(urth) Pike/Oreb

David Stockhoff dstockhoff at verizon.net
Fri Nov 4 07:27:23 PDT 2011


On 11/4/2011 8:24 AM, Lee Berman wrote:
>> David Stockhoff: Wolfe is. The clue (if it is) remains readable: Blood = Silk's
>> son. In what sense? In a purely genetic sense (if Silk = Pike), as well as the
>> other sense Silk ponders.Naturally this alone is not enough to build a case on,
>> just a pointer if one is already looking, i.e., if one is looking for confirmation
>> of an already-observed pattern.
> Is the already-observed pattern the Zeus-Dionysus, Pas-Outsider, father-son-father
> ambiguity (which may also appear in BotNS)? If not, apologies for intruding my
> theory into the discussion. But earlier on, I was wondering if it would appear.

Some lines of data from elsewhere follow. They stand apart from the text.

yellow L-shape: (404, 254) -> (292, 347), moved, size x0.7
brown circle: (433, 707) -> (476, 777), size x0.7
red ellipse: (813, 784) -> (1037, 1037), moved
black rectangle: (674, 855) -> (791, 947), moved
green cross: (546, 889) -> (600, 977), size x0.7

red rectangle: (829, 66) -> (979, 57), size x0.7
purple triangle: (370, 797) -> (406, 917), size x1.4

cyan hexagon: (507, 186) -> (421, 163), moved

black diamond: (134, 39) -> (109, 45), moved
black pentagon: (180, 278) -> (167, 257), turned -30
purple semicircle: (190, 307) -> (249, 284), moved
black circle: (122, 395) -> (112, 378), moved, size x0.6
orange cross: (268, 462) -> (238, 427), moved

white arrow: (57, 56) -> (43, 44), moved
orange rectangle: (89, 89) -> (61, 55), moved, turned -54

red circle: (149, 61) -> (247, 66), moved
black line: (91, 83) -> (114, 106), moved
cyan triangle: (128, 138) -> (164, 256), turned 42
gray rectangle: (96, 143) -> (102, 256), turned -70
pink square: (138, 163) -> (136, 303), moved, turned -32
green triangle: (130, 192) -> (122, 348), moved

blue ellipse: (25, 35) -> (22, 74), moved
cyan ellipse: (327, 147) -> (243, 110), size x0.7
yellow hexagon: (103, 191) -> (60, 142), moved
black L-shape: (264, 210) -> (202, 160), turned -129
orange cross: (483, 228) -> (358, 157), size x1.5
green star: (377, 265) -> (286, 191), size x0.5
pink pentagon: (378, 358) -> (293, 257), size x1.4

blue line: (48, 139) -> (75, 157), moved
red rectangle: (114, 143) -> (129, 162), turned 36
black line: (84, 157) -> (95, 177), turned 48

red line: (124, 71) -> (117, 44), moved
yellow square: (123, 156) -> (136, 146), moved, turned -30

No, the Silk-Pike clone brother theory.
>
>> I think however that the tree will always remain as obscure as the
>> family tree of any god/gods.
>
> Including Severian's?

Absolutely.
>
>
>> Gods seem to have multiple fathers/mothers/offspring and these change depending on the
>> story or the teller. And after all, once you discover everything there is to know about
>> a god, he/she's not really a god anymore. Just another species/monster/genetic freak!
>
> I REALLY think this gets to the heart of a point Wolfe is trying to make. We learn about
> invertebrate biology in high school and college so when a sexual/asexual budding creature
> like Tzadkiel compares him/herself to a sponge, we sorta get the science of it.
>
> When ancient Greeks or someone like Severian or Horn is presented with such a being their
> interpretation and description will reflect their own education and life's experience. So
> we get stories of angels, gods, monster, etc. The story-tellers are not less intelligent
> than we, just operating from a different frame of reference.
>
> We, ourselves, are not sufficiently advanced to succintly grasp the reproductive structure
> and family tree of electronic beings who can also possess human bodies/brains. We are left
> struggling to find the proper way to express our limited understanding of such things but
> we do our best, much as the Greek mythologists did in their stories. I think this was
> Wolfe's intention.

Yes, exactly. And so we interpret our science-based world much as the 
Greeks did---as human beings will and must.